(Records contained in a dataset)
+ + + + +

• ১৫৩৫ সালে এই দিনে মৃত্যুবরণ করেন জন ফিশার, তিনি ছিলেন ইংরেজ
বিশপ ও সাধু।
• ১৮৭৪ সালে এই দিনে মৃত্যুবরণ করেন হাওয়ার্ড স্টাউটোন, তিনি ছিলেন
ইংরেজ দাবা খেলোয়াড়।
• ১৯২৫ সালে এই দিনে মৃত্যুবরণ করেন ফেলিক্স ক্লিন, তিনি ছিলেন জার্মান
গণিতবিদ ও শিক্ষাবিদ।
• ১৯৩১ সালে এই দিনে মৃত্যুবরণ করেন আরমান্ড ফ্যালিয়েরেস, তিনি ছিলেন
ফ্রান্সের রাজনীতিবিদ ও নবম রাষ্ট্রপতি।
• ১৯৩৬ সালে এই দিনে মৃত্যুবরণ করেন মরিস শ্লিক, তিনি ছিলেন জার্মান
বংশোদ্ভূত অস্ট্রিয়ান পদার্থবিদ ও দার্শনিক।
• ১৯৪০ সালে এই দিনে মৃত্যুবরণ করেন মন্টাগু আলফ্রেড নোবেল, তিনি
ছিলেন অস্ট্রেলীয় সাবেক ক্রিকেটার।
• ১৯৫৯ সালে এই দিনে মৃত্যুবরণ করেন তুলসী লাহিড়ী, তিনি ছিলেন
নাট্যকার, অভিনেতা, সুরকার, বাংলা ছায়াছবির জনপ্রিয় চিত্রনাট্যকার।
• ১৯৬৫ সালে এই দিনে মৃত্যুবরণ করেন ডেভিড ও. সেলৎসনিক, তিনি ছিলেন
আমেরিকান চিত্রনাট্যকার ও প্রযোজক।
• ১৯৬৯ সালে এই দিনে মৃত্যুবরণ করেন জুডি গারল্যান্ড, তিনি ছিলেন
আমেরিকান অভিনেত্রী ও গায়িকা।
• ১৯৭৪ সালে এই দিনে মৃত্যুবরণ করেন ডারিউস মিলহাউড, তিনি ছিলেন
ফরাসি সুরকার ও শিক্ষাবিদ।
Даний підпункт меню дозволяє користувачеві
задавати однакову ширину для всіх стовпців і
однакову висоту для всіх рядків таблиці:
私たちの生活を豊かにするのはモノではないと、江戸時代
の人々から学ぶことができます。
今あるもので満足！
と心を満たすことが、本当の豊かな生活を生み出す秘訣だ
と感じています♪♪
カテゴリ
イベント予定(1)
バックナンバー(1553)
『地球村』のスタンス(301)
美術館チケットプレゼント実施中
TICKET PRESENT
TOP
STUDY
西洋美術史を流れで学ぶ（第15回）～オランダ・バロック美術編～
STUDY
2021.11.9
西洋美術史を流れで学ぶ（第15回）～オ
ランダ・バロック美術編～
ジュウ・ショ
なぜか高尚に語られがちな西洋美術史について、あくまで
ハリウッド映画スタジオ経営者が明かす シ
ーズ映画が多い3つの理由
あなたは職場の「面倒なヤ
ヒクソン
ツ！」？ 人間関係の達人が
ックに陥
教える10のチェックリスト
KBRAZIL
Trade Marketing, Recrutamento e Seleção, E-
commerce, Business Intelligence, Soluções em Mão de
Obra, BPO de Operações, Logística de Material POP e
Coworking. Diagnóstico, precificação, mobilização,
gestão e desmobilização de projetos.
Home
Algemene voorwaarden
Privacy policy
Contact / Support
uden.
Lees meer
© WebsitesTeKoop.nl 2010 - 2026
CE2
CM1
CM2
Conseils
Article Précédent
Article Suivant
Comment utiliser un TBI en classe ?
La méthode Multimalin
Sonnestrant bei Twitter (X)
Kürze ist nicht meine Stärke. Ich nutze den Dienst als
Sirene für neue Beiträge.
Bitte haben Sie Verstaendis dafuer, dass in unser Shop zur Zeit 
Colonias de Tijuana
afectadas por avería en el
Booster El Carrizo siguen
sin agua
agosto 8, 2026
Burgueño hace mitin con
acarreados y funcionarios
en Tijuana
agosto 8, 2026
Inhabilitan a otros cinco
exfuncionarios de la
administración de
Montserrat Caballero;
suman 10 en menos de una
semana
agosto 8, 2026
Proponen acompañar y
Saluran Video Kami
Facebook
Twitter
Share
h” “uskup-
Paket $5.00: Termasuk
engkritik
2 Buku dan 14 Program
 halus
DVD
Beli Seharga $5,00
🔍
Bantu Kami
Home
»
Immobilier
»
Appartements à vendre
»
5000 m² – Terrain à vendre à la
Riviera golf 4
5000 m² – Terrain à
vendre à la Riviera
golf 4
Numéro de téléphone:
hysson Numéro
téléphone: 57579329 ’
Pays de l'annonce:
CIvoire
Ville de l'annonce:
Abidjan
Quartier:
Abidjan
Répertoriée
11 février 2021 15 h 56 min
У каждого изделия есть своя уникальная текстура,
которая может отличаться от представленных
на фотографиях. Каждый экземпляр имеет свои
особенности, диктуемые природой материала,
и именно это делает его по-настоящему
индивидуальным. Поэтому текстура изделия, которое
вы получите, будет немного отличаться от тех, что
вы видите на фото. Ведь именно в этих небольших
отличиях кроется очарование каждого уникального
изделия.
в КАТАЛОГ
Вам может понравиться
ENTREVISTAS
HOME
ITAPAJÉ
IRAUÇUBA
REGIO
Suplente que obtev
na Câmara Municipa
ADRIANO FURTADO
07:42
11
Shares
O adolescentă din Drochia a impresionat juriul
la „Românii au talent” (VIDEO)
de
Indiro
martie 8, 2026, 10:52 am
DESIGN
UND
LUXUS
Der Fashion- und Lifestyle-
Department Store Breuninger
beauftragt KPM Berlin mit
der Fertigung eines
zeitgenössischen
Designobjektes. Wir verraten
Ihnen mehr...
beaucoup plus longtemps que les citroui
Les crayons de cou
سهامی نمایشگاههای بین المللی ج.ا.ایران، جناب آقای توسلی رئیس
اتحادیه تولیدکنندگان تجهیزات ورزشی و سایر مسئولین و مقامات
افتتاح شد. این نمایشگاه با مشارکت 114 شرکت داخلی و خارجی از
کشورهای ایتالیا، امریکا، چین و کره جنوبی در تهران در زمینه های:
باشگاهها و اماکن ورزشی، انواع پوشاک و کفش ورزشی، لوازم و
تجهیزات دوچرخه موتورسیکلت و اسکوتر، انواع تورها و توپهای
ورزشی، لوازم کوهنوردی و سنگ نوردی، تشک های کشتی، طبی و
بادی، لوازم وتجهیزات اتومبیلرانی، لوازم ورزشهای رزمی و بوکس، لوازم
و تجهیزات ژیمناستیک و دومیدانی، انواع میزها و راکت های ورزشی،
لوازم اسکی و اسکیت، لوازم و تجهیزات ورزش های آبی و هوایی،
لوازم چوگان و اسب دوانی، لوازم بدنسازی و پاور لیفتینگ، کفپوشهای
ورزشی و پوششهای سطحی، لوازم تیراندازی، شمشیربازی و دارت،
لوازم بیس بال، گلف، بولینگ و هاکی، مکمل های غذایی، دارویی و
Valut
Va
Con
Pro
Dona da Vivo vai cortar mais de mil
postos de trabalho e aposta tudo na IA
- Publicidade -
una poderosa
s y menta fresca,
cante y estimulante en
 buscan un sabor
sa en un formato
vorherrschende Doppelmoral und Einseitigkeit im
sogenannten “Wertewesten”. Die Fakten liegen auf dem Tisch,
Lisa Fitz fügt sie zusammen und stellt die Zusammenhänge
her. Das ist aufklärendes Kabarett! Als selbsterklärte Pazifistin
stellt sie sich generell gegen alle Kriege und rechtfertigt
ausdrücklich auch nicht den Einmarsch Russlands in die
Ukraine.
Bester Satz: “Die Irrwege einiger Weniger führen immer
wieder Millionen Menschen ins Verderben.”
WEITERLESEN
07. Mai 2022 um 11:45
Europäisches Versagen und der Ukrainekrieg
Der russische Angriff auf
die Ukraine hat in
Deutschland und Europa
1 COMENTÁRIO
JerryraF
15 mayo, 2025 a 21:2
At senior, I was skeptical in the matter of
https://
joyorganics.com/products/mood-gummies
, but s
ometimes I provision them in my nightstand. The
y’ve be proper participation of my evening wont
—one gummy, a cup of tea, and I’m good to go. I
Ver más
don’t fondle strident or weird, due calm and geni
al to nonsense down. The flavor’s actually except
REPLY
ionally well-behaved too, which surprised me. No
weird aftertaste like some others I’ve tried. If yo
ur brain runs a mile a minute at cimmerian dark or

+ + + + +

# REQUIRED ACTION:
Search the entries for the word "однакову". Copy each line where it appears.

# SOLUTION FOR THIS EXERCISE:
задавати однакову ширину для всіх стовпців і
однакову висоту для всіх рядків таблиці:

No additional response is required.